Monday, December 16, 2013

Might as well face it: The addiction economy

Robert F. Kennedy once summed up our approach to tracking growth as follows:
"Gross National Product [or Gross Domestic Product as we more commonly track] counts air pollution, and cigarette advertising, and ambulances to clear our highways of carnage...Yet Gross National Product does not allow for the health of our children,...it measures everything, in short, except that which makes life worthwhile."
An economy allocates scarce resources to where they will provide the greatest utility.  For the first hundred or so years of our country's existence, this meant managing scarce natural resources to - hopefully - prevent over use and depletion.  As we mechanized farming, manufacturing, and extraction, the cost of utilizing those resources we absolutely need plummeted.  To replace this utility, especially as populations exploded, we replaced this economy of need with an economy of want.  This economy requires consumers to regularly desire products they can consume with their senses, and regardless of the impact on their quality of life, return to the product with a desire matched by their willingness to spend money.

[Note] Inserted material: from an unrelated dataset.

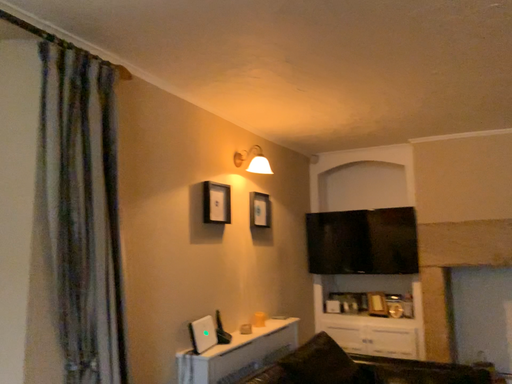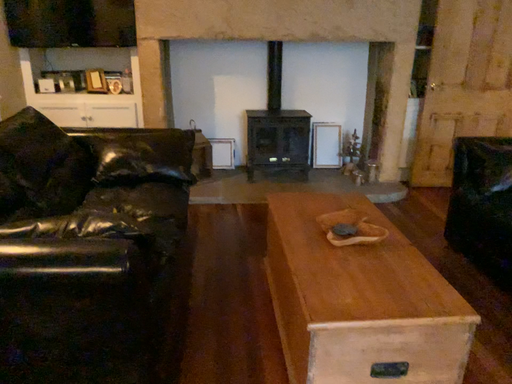 Question: Which way did the camera rotate in the video?

Choices:
 (A) rotated left
 (B) rotated right

Answer: (B) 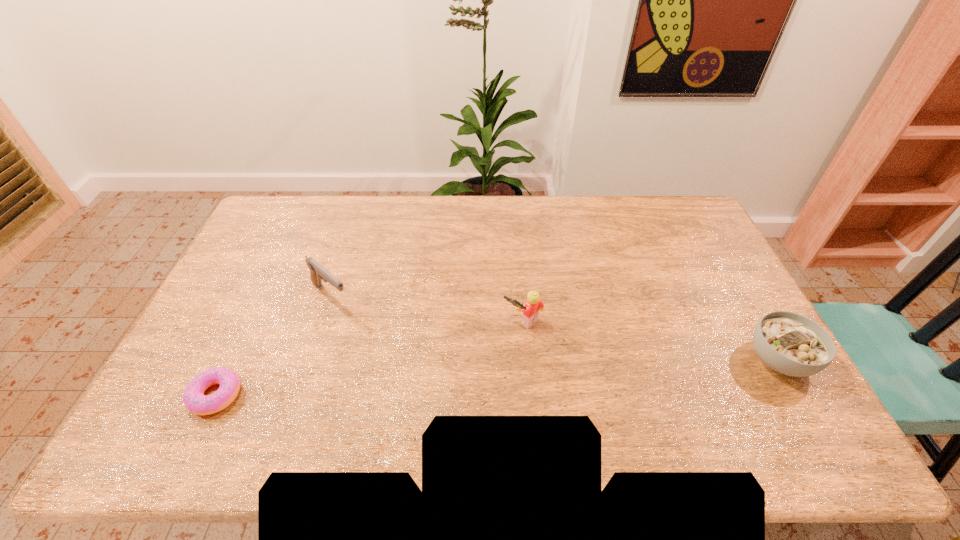 What are the coordinates of `vacant region between the shortest object and the Lego` in the screenshot? It's located at (370, 359).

In order to sustain this economy, devoted consumers must participate.  In the purest form of the market, those consumers would come back based upon their own utility and make rational choices.  Unfortunately, our current consumptive economy uses psychological and physical manipulation to reduce risk and "force" consumers to return for products.  The clearest examples of this come from the tobacco and alcohol industries.  As much as those who do not drink and smoke would like to think they have immunity from this kind of manipulation, we are learning that food companies manipulate sugar, fat, and salt contents of food to maximize people's addiction to the product.  An entire industry of processed food, supported by research into food science, generates revenue by producing not just foods that people choose to come back to, but foods they MUST come back to.  This kind of manipulated support for consumption undermines the goal of an economy, which should measure and respond to the desires of people within a rational decision-making framework.

Other industries downstream of the food, tobacco, and alcohol industries rely on this addiction as well.  The healthcare industry currently makes more money off people who are sick and ill than off people who lead healthy lives.  Entertainment industries like television and the internet survive on advertising revenue aimed at manipulating choices.  Breaking this addiction economy will take more strength than we as a population may be able to muster.  If we cannot, we place ourselves at risk of over-consumption leading to collapse.

The solutions are varied, but start with better health education, an increased focus on preventative medicine among doctors, and courage by policy makers to separate GDP from health of a nation.  We should see the economy as a way to express our priorities and provide quality of life for all.  Right now, it seeks more to feed itself at the expense of the people within it, and that has to change.